Great Falls’ Summer on the Green

Great Falls’ Summer on the Green

Concerts on the Green Series to run through Aug. 17.

Attendees relax and have picnics on the green while they listen to Daryl Davis’s rockabilly blues.

Attendees relax and have picnics on the green while they listen to Daryl Davis’s rockabilly blues. Photo by MacKenzie Reagan/The Connection

On Sunday afternoon, a crowd gathered on the Great Falls Centre Green to enjoy the summer sunshine and the bluesy jazz stylings of GRAMMY winner Daryl Davis.

Davis, a graduate of Howard University, is also an accomplished author, best known for his 1997 book “Klan-Destine Relationships: A Black Man’s Odyssey in the Ku Klux Klan.” He’s also an actor, having appeared on stage in area productions as well as on television programs such as “The Wire and Roseanne.”


Daryl Davis performs as part of the Celebrate Great Falls Concerts on the Green series.

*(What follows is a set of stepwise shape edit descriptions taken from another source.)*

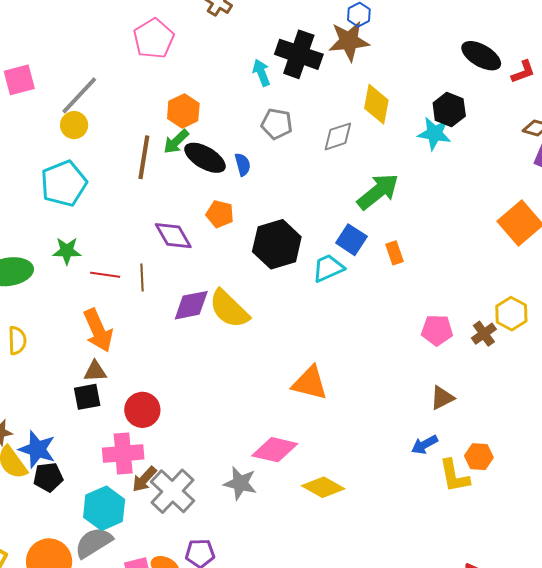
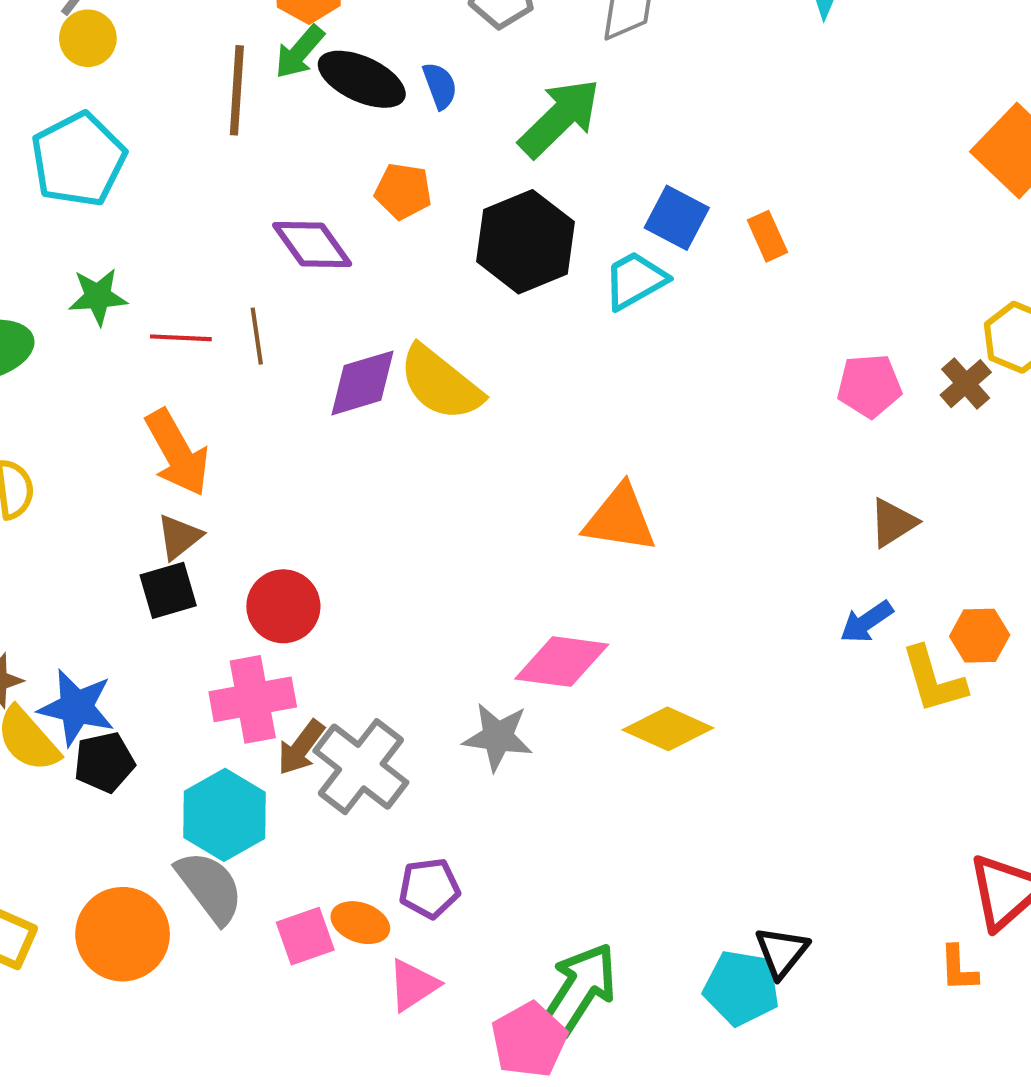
green arrow: (378, 192) -> (560, 118), moved
brown triangle: (95, 371) -> (179, 537), turned -30
gray semicircle: (94, 543) -> (210, 887), turned 90

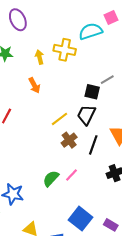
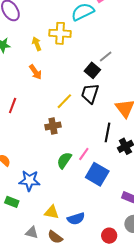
black square: (92, 92) -> (92, 70), turned 35
brown cross: (69, 140) -> (53, 126), moved, turned 35
black line: (93, 145) -> (108, 132), moved
blue square: (81, 219) -> (97, 174), moved

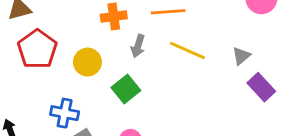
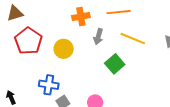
green square: (126, 89) -> (115, 64), moved

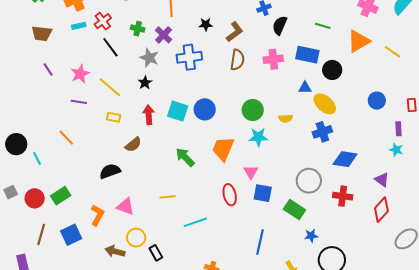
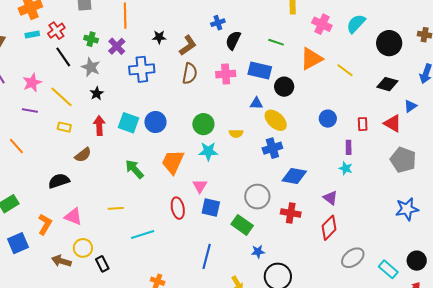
gray star: (149, 58) -> (91, 67), moved

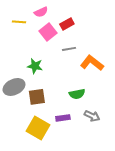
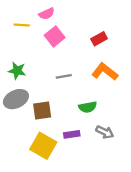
red rectangle: (67, 24) -> (99, 39), moved
gray line: (69, 49) -> (64, 76), moved
green star: (35, 66) -> (17, 71), moved

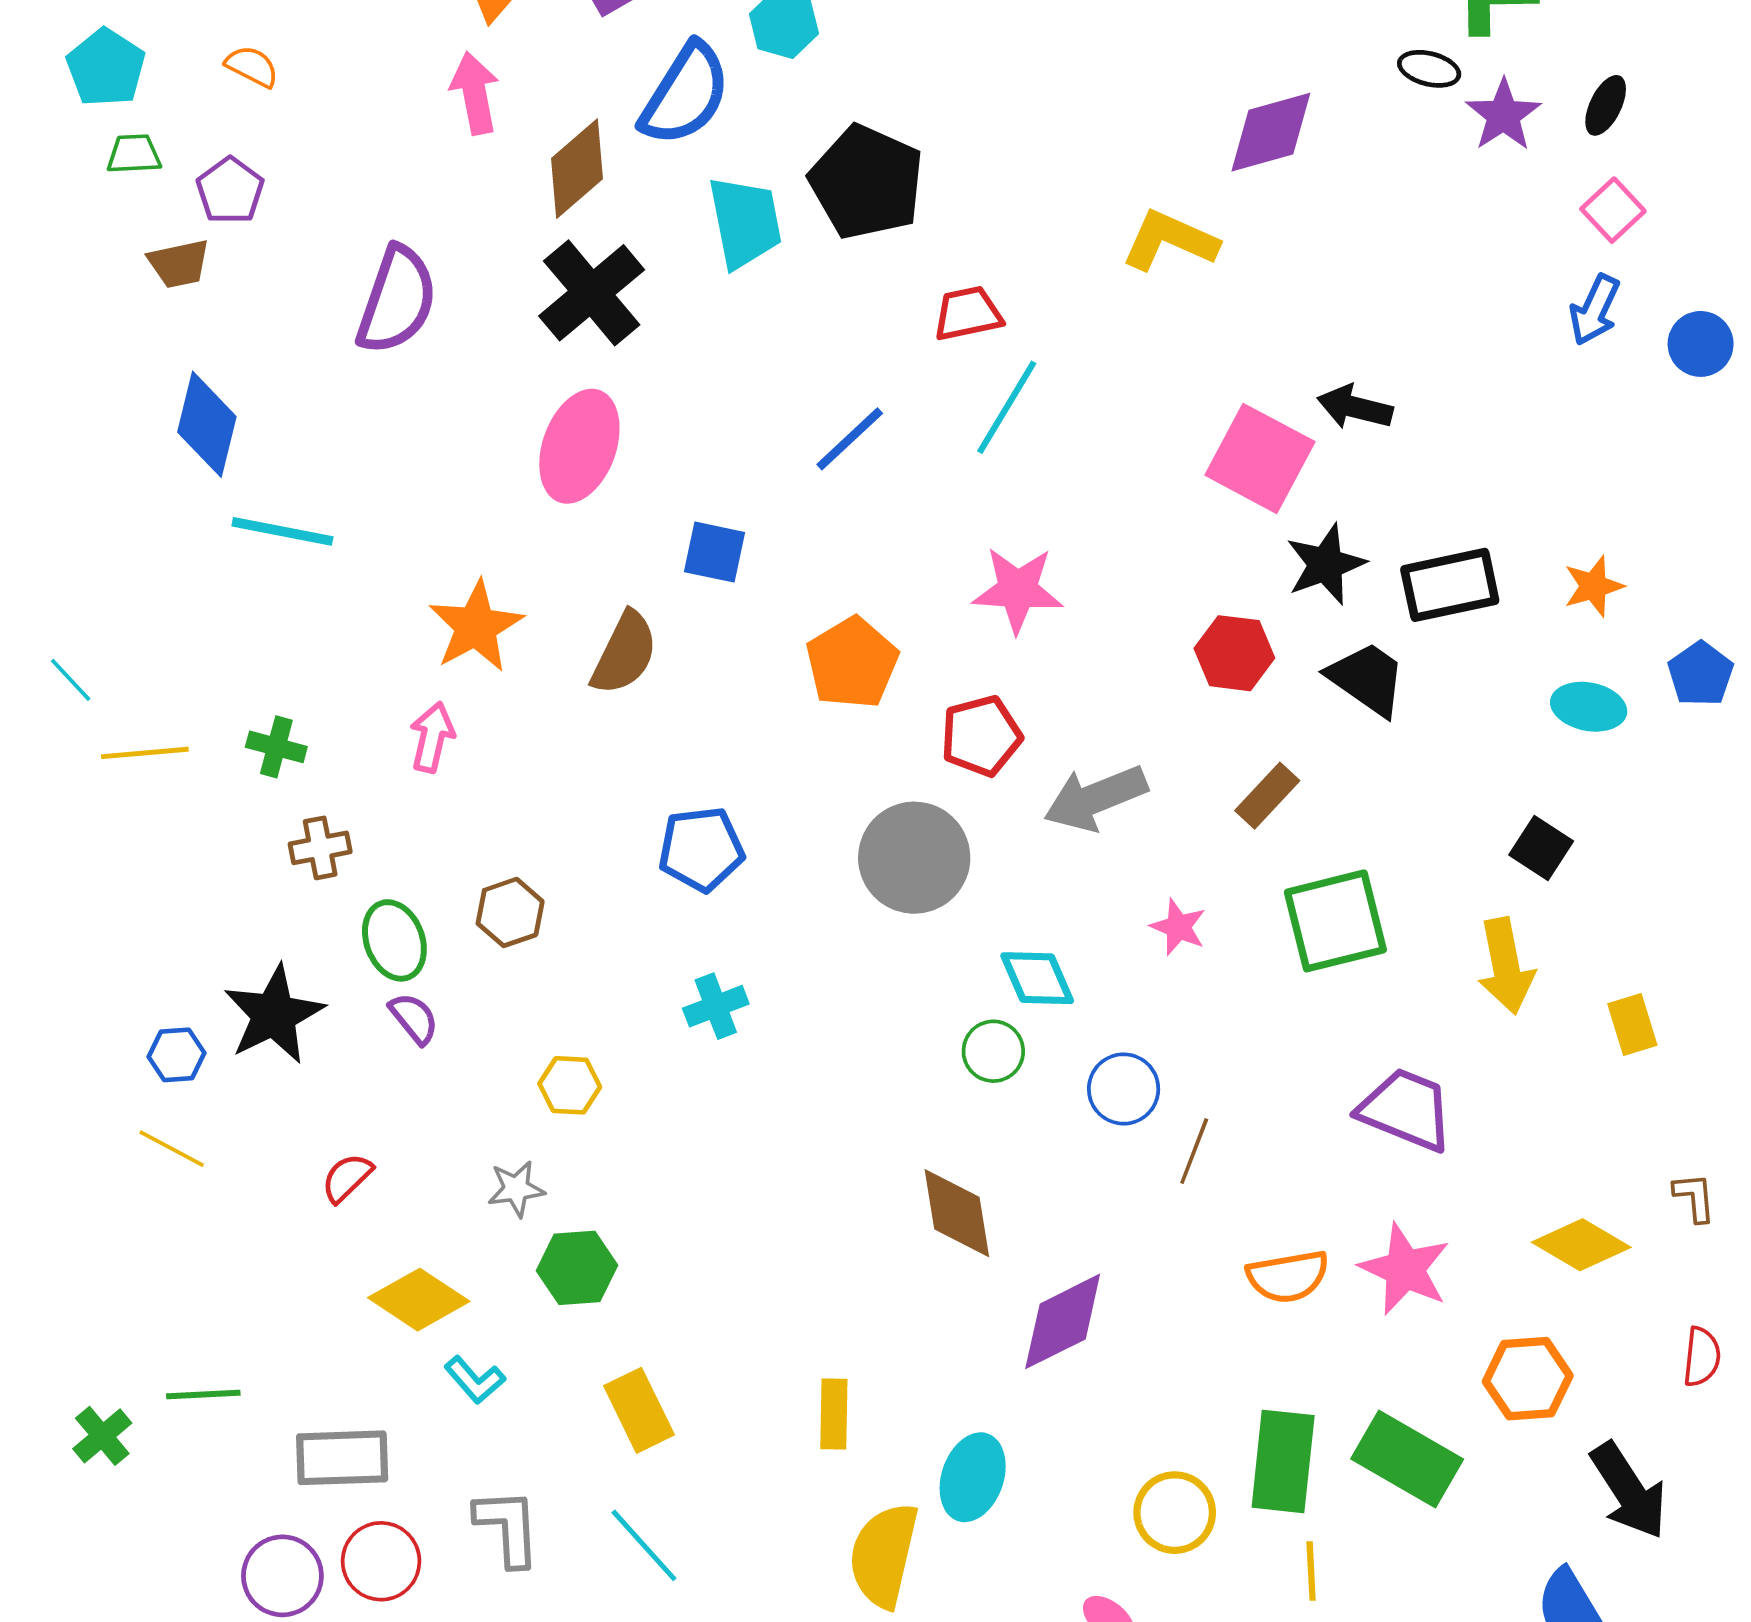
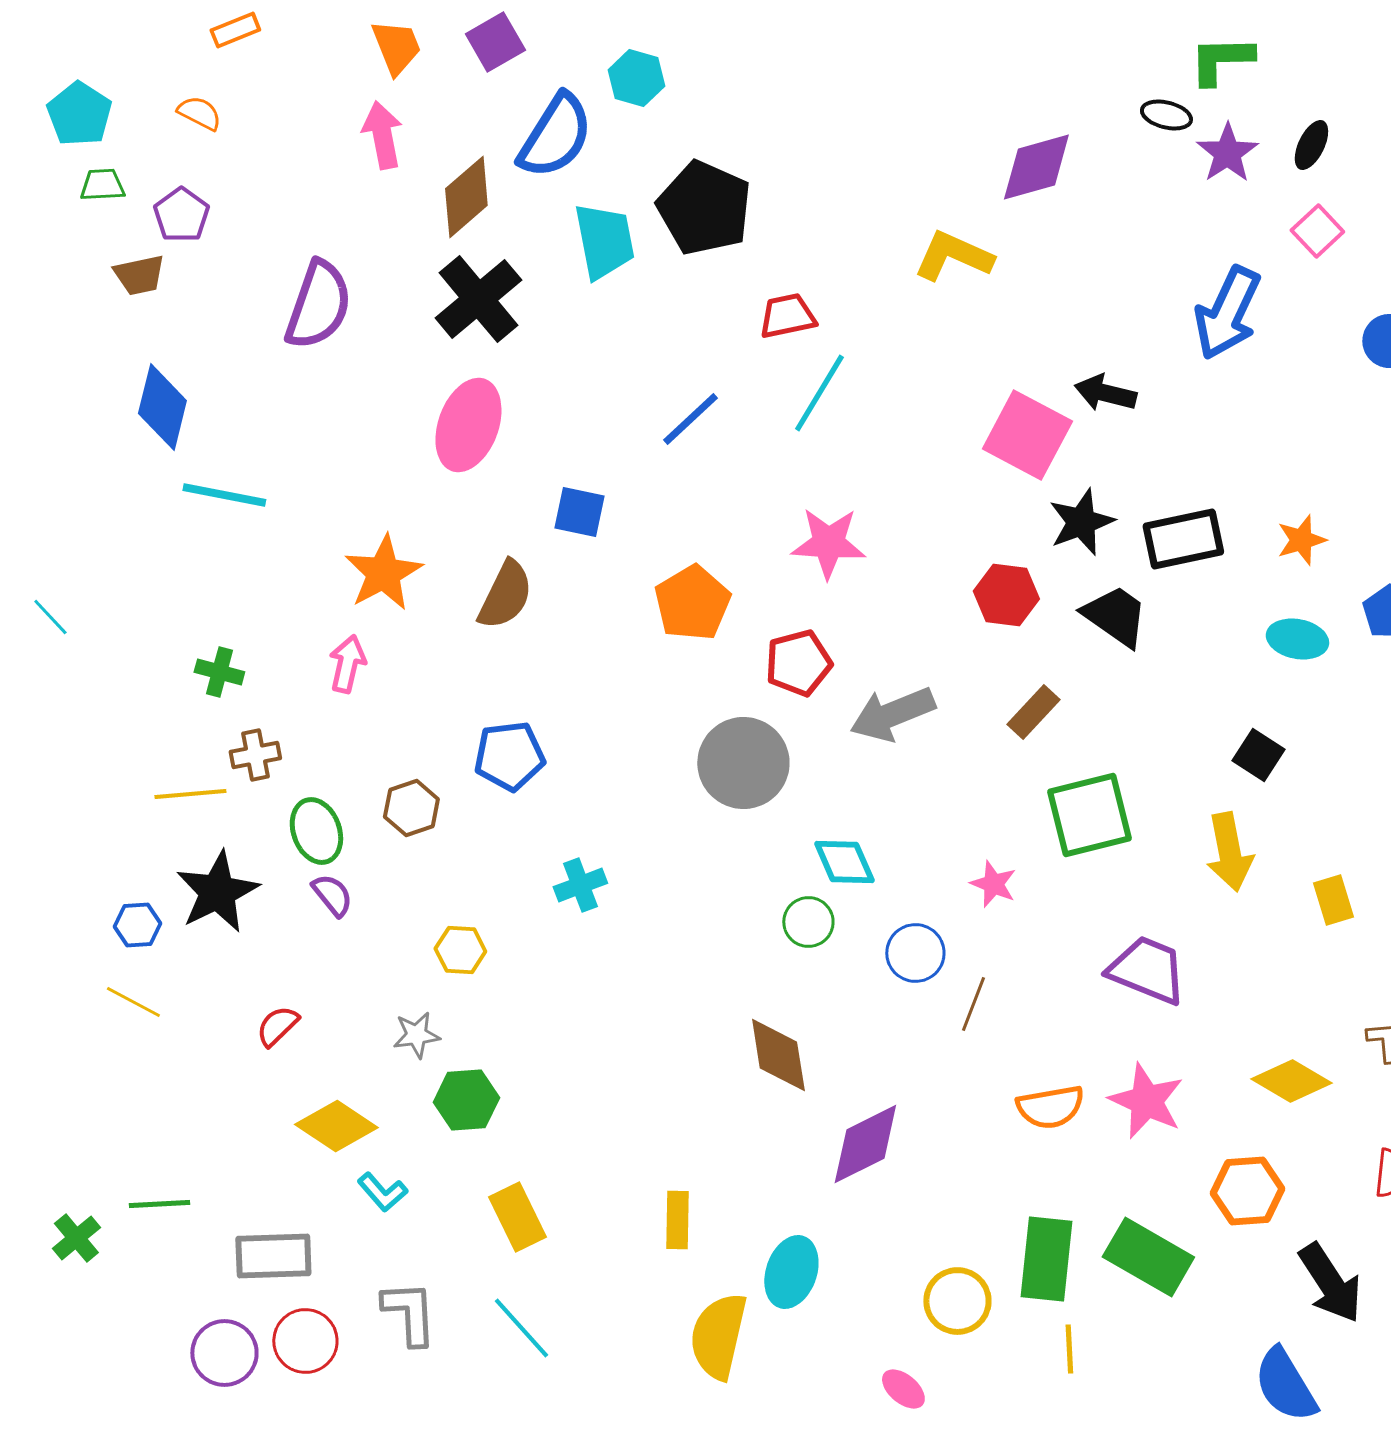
blue arrow: (1595, 310) -> (1227, 313), moved, size x1.6
yellow line: (145, 753) -> (190, 794), moved
blue pentagon: (701, 849) -> (509, 756), moved
pink star: (1178, 927) -> (993, 884), moved

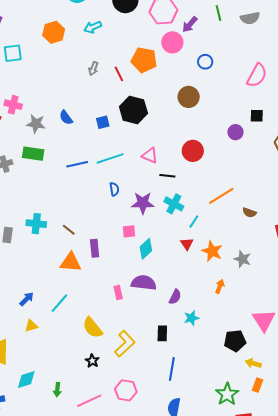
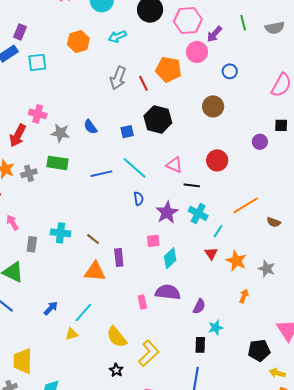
gray arrow: (93, 69) -> (118, 78), size x1.6
cyan line: (110, 158) -> (135, 168), turned 60
purple star: (143, 203) -> (167, 212), turned -30
yellow triangle: (31, 326) -> (72, 334), moved
black rectangle: (162, 333) -> (200, 345), moved

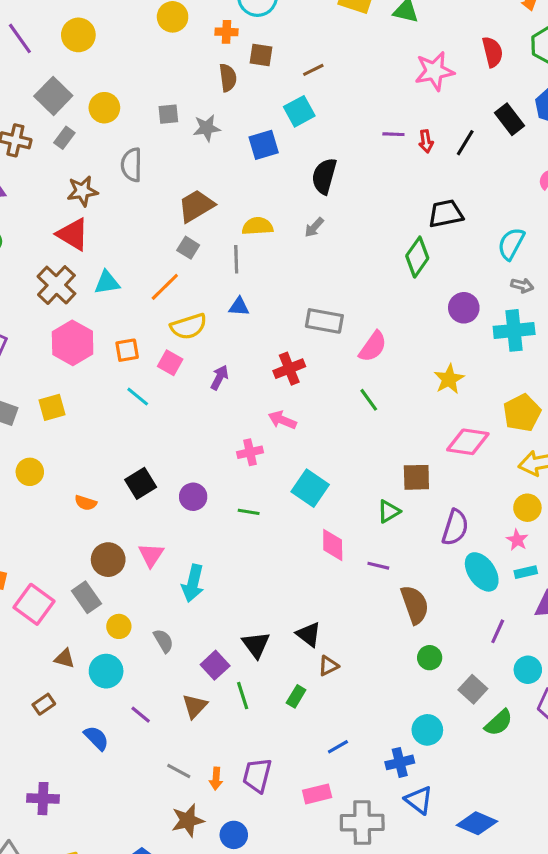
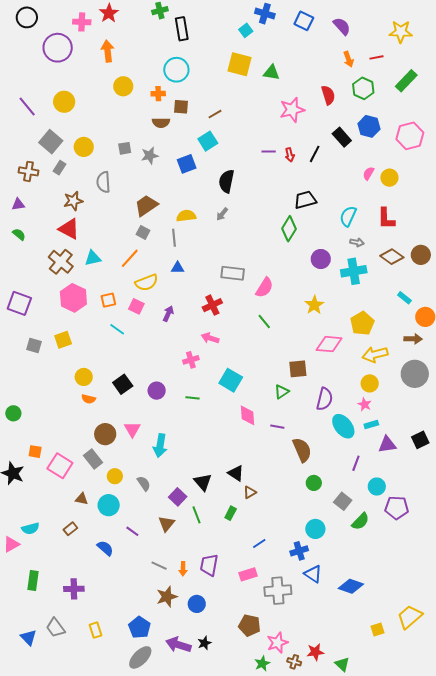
brown semicircle: (228, 78) -> (161, 123), turned 102
yellow circle: (30, 472) -> (84, 377), moved

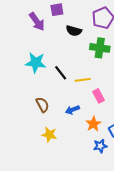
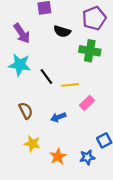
purple arrow: (37, 22) -> (22, 33), moved
pink rectangle: (98, 96) -> (87, 103), turned 72
orange star: (93, 124) -> (58, 156), moved

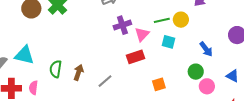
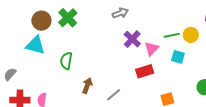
purple cross: (122, 25) -> (132, 39), turned -30
cyan triangle: (24, 55) -> (35, 45), moved
green semicircle: (56, 69) -> (66, 61), moved

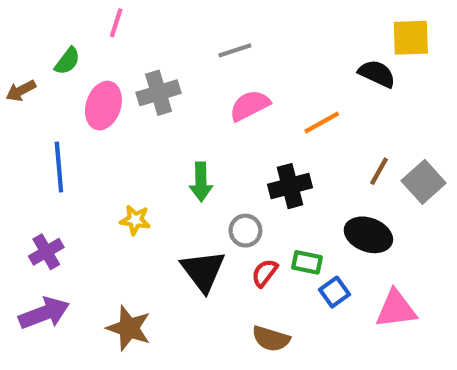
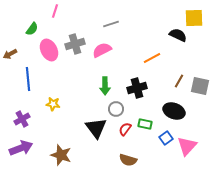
brown arrow: (21, 91) -> (10, 54), moved
pink ellipse: (103, 106) -> (49, 50), turned -45
pink semicircle: (250, 106) -> (102, 50), moved
green arrow: (201, 182) -> (105, 86), moved
gray square: (424, 182) -> (200, 86), turned -36
yellow star: (135, 220) -> (53, 104), moved
blue square: (334, 292) -> (166, 138), moved
pink triangle: (396, 309) -> (187, 146), turned -40

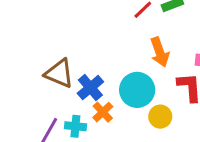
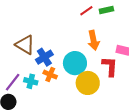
orange cross: (103, 112) -> (50, 75), turned -32
yellow circle: (160, 117) -> (88, 83), size x1.5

Rounding out his list of talents, according to his website, are judo, karate and speaking French. Singing a mix of blues, rockabilly and country, he kept the crowd of Great Falls locals well entertained during his two-hour performance.

The event, part of the town’s Concerts on the Green series, was sponsored by Celebrate Great Falls, an organization dedicated to coordinating events that bring the town together and keep traditions such as the concert series alive. The organization also donates funds to local schools and projects that benefit the community.

“Great Falls is such a special place to live,” Celebrate Great Falls director Erin Lobato said. Lobato, who moved to the area in October of 2012, says she was “pleasantly surprised how welcoming and warm [the community was].”

The concert series, which began June 1 and continues every Sunday ’til Aug. 17, drew quite the crowd for Davis’s show last week. Families took advantage of the summer sun and dined on picnic dinners while the more athletically inclined concertgoers played football and Frisbee in the back of the green.

Great Falls resident Nora Lee Brown credits the series with helping to maintain Great Falls’s “family oriented, small-town feeling.” Brown has been attending the concerts “since they started. I go whenever I can. I really appreciate [what it does for the community].”

Janice Thrush, another local concertgoer, echoes Brown, calling Great Falls “a friendly community,” and a great place to live.

The free concerts, which go from 6 to 8 p.m. every Sunday, often feature local artists, many of whom have performed there in the past. This year, Lobato says, the schedule features only two new artists. Upcoming performers include rockabilly group Four Star Combo, cover band the remedy and blues guitarist Tom Principato.

All of the series’ corporate sponsors are local, too –– businesses like John Nugent & Sons, The Old Brogue and Great Falls Auto Service help to keep this community’s tradition going.